Discurso no Senado Federal

'DIA MUNDIAL DA SAUDE'. DADOS SOBRE AS CONDIÇÕES DOS PROFISSIONAIS DA SAUDE. REGISTRO DE CAOS E PRECONCEITO E DISCRIMINAÇÃO RACIAIS NO ESTADO DE MATO GROSSO.

Autor
Benedita da Silva (PT - Partido dos Trabalhadores/RJ)
Nome completo: Benedita Souza da Silva Sampaio
Casa
Senado Federal
Tipo
Discurso
Resumo por assunto
SAUDE. HOMENAGEM. DISCRIMINAÇÃO RACIAL.:
  • 'DIA MUNDIAL DA SAUDE'. DADOS SOBRE AS CONDIÇÕES DOS PROFISSIONAIS DA SAUDE. REGISTRO DE CAOS E PRECONCEITO E DISCRIMINAÇÃO RACIAIS NO ESTADO DE MATO GROSSO.
Aparteantes
Carlos Patrocínio, Jonas Pinheiro, Marina Silva.
Publicação
Publicação no DCN2 de 08/05/1995 - Página 4948
Assunto
Outros > SAUDE. HOMENAGEM. DISCRIMINAÇÃO RACIAL.
Indexação
  • COMENTARIO, OPORTUNIDADE, COMEMORAÇÃO, DIA INTERNACIONAL, SAUDE, NECESSIDADE, URGENCIA, ADOÇÃO, POLITICA, OBJETIVO, MELHORIA, SITUAÇÃO, MEDICO, ENFERMEIRO, PAIS.
  • DEFESA, ADOÇÃO, POLITICA, IMPLANTAÇÃO, PROGRAMA, MEDICINA PREVENTIVA, PLANO DE ASSISTENCIA, SAUDE, MULHER, PLANEJAMENTO FAMILIAR, PAIS.
  • PROTESTO, DENUNCIA, OCORRENCIA, DISCRIMINAÇÃO RACIAL, MOTIVO, DIFERENÇA, RAÇA, POVOADO, ESTADO DE MATO GROSSO (MT), DIVULGAÇÃO, ARTIGO DE IMPRENSA, PERIODICO, MARIE CLAIRE, ESTADO DE SÃO PAULO (SP).

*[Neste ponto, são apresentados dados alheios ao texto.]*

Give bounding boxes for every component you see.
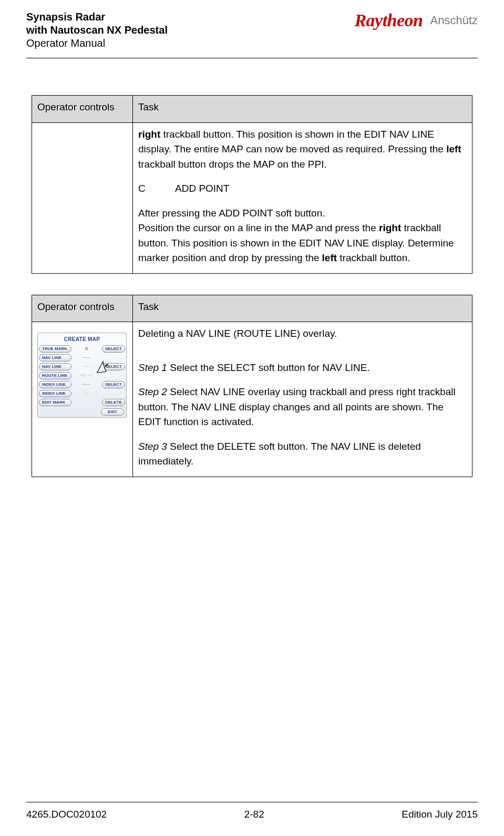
logo-block: Raytheon Anschütz <box>354 11 478 30</box>
panel-mid-symbol: ···· <box>73 363 100 370</box>
panel-mid-symbol: ⊕ <box>73 345 100 353</box>
title-line-2: with Nautoscan NX Pedestal <box>26 24 168 37</box>
page-header: Synapsis Radar with Nautoscan NX Pedesta… <box>26 11 478 58</box>
panel-left-button[interactable]: NAV LINE <box>39 354 71 362</box>
panel-right-button[interactable]: DELETE <box>102 399 125 406</box>
t2-intro: Deleting a NAV LINE (ROUTE LINE) overlay… <box>138 326 467 342</box>
create-map-panel: CREATE MAP TRUE MARK⊕SELECTNAV LINE──NAV… <box>37 333 127 418</box>
panel-mid-symbol: ── <box>73 381 100 388</box>
page-content: Operator controls Task right trackball b… <box>26 58 478 802</box>
t1-controls-cell <box>32 122 133 273</box>
panel-right-button[interactable]: SELECT <box>102 345 125 353</box>
panel-row: EDIT MARKDELETE <box>39 398 125 407</box>
panel-mid-symbol: ···· <box>73 390 100 397</box>
panel-footer: EXIT <box>39 407 125 416</box>
title-line-3: Operator Manual <box>26 37 168 50</box>
t1-header-controls: Operator controls <box>32 96 133 123</box>
panel-mid-symbol: ── <box>73 354 100 362</box>
task-table-1: Operator controls Task right trackball b… <box>32 95 472 274</box>
page-footer: 4265.DOC020102 2-82 Edition July 2015 <box>26 802 478 820</box>
panel-left-button[interactable]: ROUTE LINE <box>39 372 71 379</box>
t2-header-controls: Operator controls <box>32 295 133 322</box>
title-line-1: Synapsis Radar <box>26 11 168 24</box>
panel-mid-symbol: -○ -○ <box>73 372 100 379</box>
panel-row: NAV LINE····SELECT <box>39 363 125 371</box>
panel-left-button[interactable]: INDEX LINE <box>39 390 71 397</box>
t1-header-task: Task <box>133 96 472 123</box>
header-title-block: Synapsis Radar with Nautoscan NX Pedesta… <box>26 11 168 50</box>
panel-left-button[interactable]: EDIT MARK <box>39 399 71 406</box>
footer-page-num: 2-82 <box>244 809 264 820</box>
panel-right-button[interactable]: SELECT <box>102 381 125 388</box>
t1-para2: After pressing the ADD POINT soft button… <box>138 206 467 266</box>
footer-doc-id: 4265.DOC020102 <box>26 809 107 820</box>
t2-controls-cell: CREATE MAP TRUE MARK⊕SELECTNAV LINE──NAV… <box>32 322 133 477</box>
panel-rows: TRUE MARK⊕SELECTNAV LINE──NAV LINE····SE… <box>39 345 125 407</box>
t2-step1: Step 1 Select the SELECT soft button for… <box>138 360 467 376</box>
panel-left-button[interactable]: INDEX LINE <box>39 381 71 388</box>
panel-title: CREATE MAP <box>39 334 125 345</box>
raytheon-logo: Raytheon <box>354 11 423 30</box>
t2-header-task: Task <box>133 295 472 322</box>
exit-button[interactable]: EXIT <box>101 408 124 416</box>
footer-edition: Edition July 2015 <box>402 809 478 820</box>
panel-row: INDEX LINE──SELECT <box>39 380 125 389</box>
panel-left-button[interactable]: NAV LINE <box>39 363 71 370</box>
anschutz-logo: Anschütz <box>430 14 478 27</box>
panel-row: INDEX LINE···· <box>39 389 125 398</box>
t2-step3: Step 3 Select the DELETE soft button. Th… <box>138 439 467 469</box>
panel-right-button[interactable]: SELECT <box>102 363 125 370</box>
t1-task-cell: right trackball button. This position is… <box>133 122 472 273</box>
t2-task-cell: Deleting a NAV LINE (ROUTE LINE) overlay… <box>133 322 472 477</box>
panel-row: ROUTE LINE-○ -○ <box>39 371 125 380</box>
t1-para1: right trackball button. This position is… <box>138 127 467 172</box>
panel-left-button[interactable]: TRUE MARK <box>39 345 71 353</box>
t2-step2: Step 2 Select NAV LINE overlay using tra… <box>138 385 467 430</box>
panel-row: TRUE MARK⊕SELECT <box>39 345 125 353</box>
panel-row: NAV LINE── <box>39 354 125 362</box>
task-table-2: Operator controls Task CREATE MAP TRUE M… <box>32 295 472 477</box>
t1-sub-c: CADD POINT <box>138 181 467 197</box>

A SRª BENEDITA DA SILVA (PT-RJ. Pronuncia o seguinte discurso. Sem revisão da oradora.) - Sr. Presidente, Srªs e Srs. Senadores, neste Dia Mundial da Saúde, gostaria de fazer uma intervenção sobre esse assunto. Contudo, tendo em vista a bela explanação feita pelo orador que me antecedeu, pouco restou a dizer a não ser acrescentar algumas palavras em relação à situação em que se encontram hoje os profissionais da área de saúde.

Dados do Conselho Federal de Enfermagem e da Associação Brasileira de Enfermagem mostram que, da sua participação na área da saúde, que é de 53%, apenas 8,5% são enfermeiros profissionais de nível superior.

Entendemos, Sr. Presidente, que há necessidade de se estabelecer uma política para o setor. Se queremos que o Brasil tenha saúde, é preciso que os seus agentes sejam bem remunerados para prestar um serviço de qualidade adequado.

Era o que gostaria de ter acrescentado ao discurso do Senador Lúcio Alcântara, mas, por questão de tempo, não me foi possível fazê-lo.

A Srª Marina Silva - V. Exª me permite um aparte?

A SRª BENEDITA DA SILVA - Ouço V. Exª, com prazer.

A Srª Marina Silva - Com relação a essa questão da saúde, a Organização Mundial da Saúde recomenda que, para cada mil habitantes, haja um médico. No meu Estado, com 500 mil habitantes, contamos apenas com 150 médicos, ou seja, o déficit em relação às recomendações da Organização Mundial da Saúde realmente é muito grande. Se formos estender isso para o Norte e Nordeste, verificaremos que essas recomendações não são cumpridas. Há mais um agravante, ou seja, não há possibilidade alguma de se fazer uma medicina preventiva quando se trata da política que vem sendo implementada, pois se dá apenas o remédio, em vez de se fazer um atendimento que evite a doença. No nosso País, muitas doenças poderiam ser curadas e muitas mortes - principalmente de crianças - poderiam ser evitadas por um milagre: apenas água. É um absurdo! Conheço regiões, no Norte e Nordeste, onde realmente é muito grande o número de crianças que morrem com infecções intestinais, atacadas por verminoses, por causa da água. Em um planeta como o nosso, onde o avanço da Medicina é fantástico, há pessoas que ainda poderiam ser curadas apenas com a utilização de água de boa qualidade.

A SRª BENEDITA DA SILVA - Agradeço a V. Exª pelo aparte e gostaria de acrescentar que a luta pela política de saúde preventiva no Brasil se faz necessária e urgente. Não se trata apenas de utilizar os recursos hídricos, que nós já temos e que vão ajudar nesse tratamento, mas também de implementar políticas afins. Constatamos a existência de endemias e epidemias. No Rio de Janeiro, por exemplo, ainda não se conseguiu combater a epidemia de dengue que vitima pessoas naquele Estado. É impossível conviver com essa falta de recursos na área da saúde.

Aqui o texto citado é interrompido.